Eve thought for a moment, recalling the bond she’d just established with Lewis. He would be her first officer on a ship that was better than she could ever imagine owning. She just had to get back to-
“You’re slipping!” the beast said, grabbing her shoulder. “None of that’s real. Everyone in those memories is dead. Lewis, Ulrik, even Alice.”
Eve stared into the hard face of the creature standing over her. His hand gripped her shoulder gently, and there was alarm in his voice but no indication of malice. It was true, she was having a hard time remembering what happened the day before, but she could recall Veers Nine like she’d just left right down to the smell, and the grit in the air. “Help me,” she said, feeling as though she was drowning.
The creature looked over his shoulder and several of his companions moved towards the pool swiftly. He looked back at her. “I’ll earn your trust in separating you from Alice. I can feel that you’d like he
r saved, and I’ll make sure neither of you are lost.”
“Can you help me get away from Meunez?” Eve asked.
“You mean Hampon,” Wheeler said. “Right? She means Lister?” he asked the beast.
“She does,” he confirmed. “We shouldn’t have put her in stasis for so long. This has advanced further than I thought.”
“Stasis?” Eve asked. A slim silver casket was brought from the pool to her side. Once again, her limbs, her mouth were no longer under her control.
“We can’t strike a deal like this,” Kipley said. “Is there going to be anything left in there after you’ve scooped all of that other chick out?”
“Shut it,” Wheeler snapped at him. “We got to her in time, she’ll be fine.”
Eve watched dumbly as the slender case was tilted up vertically and opened. “Be ready to catch her,” the beast said. He gestured towards the white bones arranged inside. The skeleton emitted white light, then flesh was woven so quickly it appeared to erupt forth. In the time it took her to blink her eye, a fully intact human woman stood where the case and bones once did.
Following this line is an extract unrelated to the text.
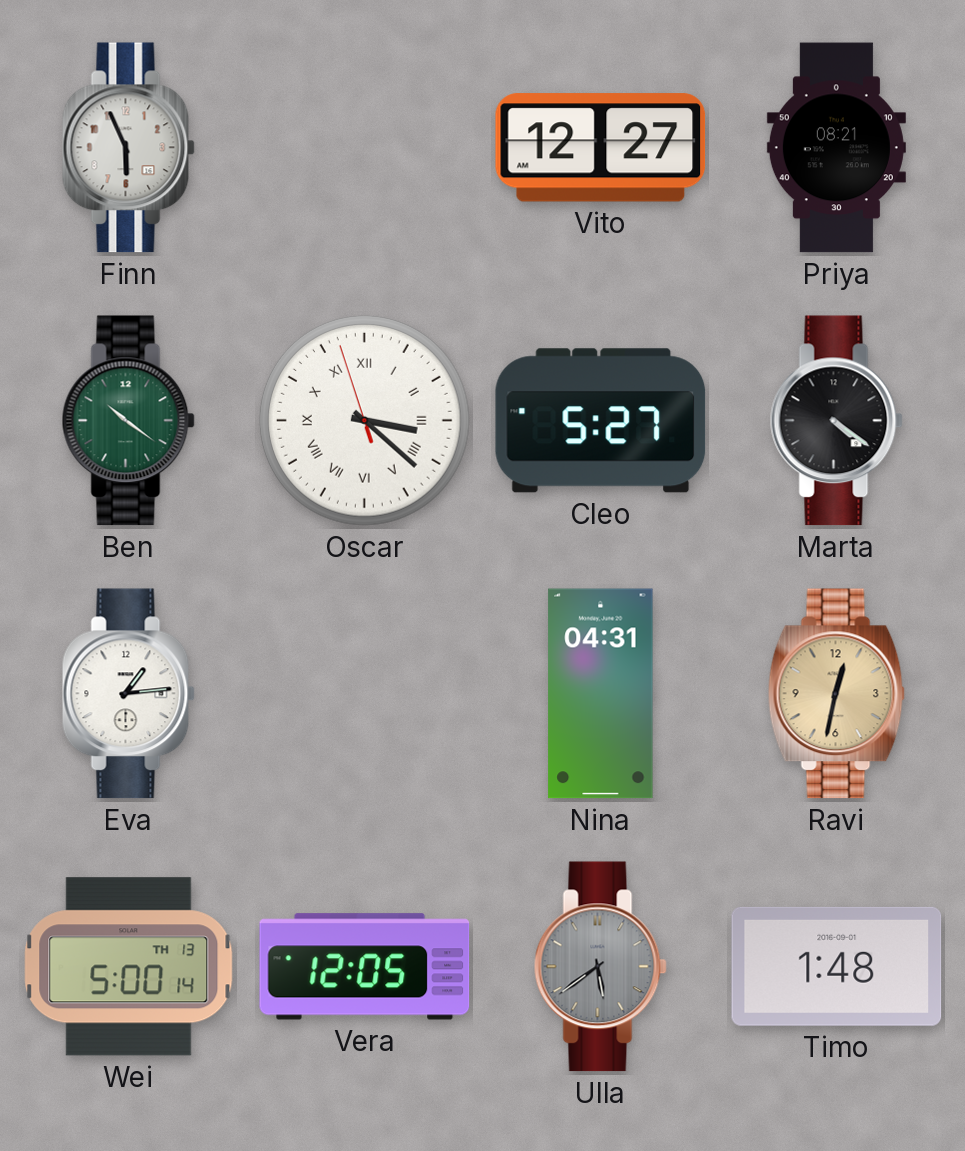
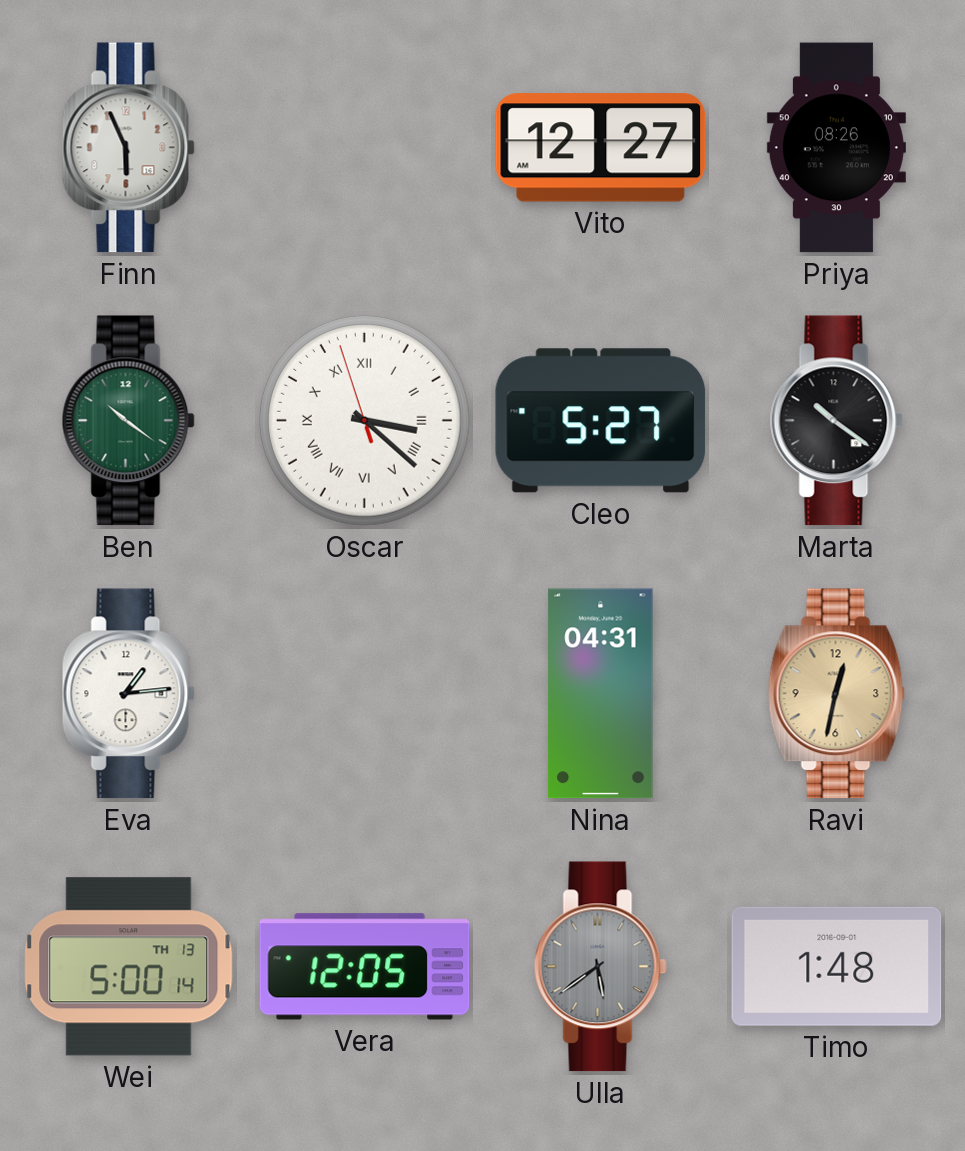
Priya: 08:21 -> 08:26
Marta: 4:21 -> 10:21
She was caught in the arms of three issyrians with care.
They brought the woman’s body closer. She was hairless, with a plain face.
“Are you sure about this?” Wheeler said. “You’ve done neural healing before, but never a wetware to wetware transfer.”
“Your memories of the Victory Machine’s predictions, as they were given to Collins, made you certain that Eve and Alice would stand in one place at the same time in two bodies. Why question it now?”
“The Victory Machine didn’t provide an image, or coordinates, just a line of text. That thing has a way of being cryptic, and that kind of statement comes from the interpreter, not the machine itself.”
“So you’ve said.” The beast placed one hand on Eve’s head. It was so large it covered most of her forehead and she could feel his fingers firmly gripping the base of her skull. He did the same to the breathing female body opposite her. She could feel something cutting into the back of her head, and wanted to scream as pressure increased on several small points of the bone beneath. With a crack that resounded in her head, whatever was tunnelling into her skull broke through. “I know how to do this. There’s no doubt that this transfer will work.”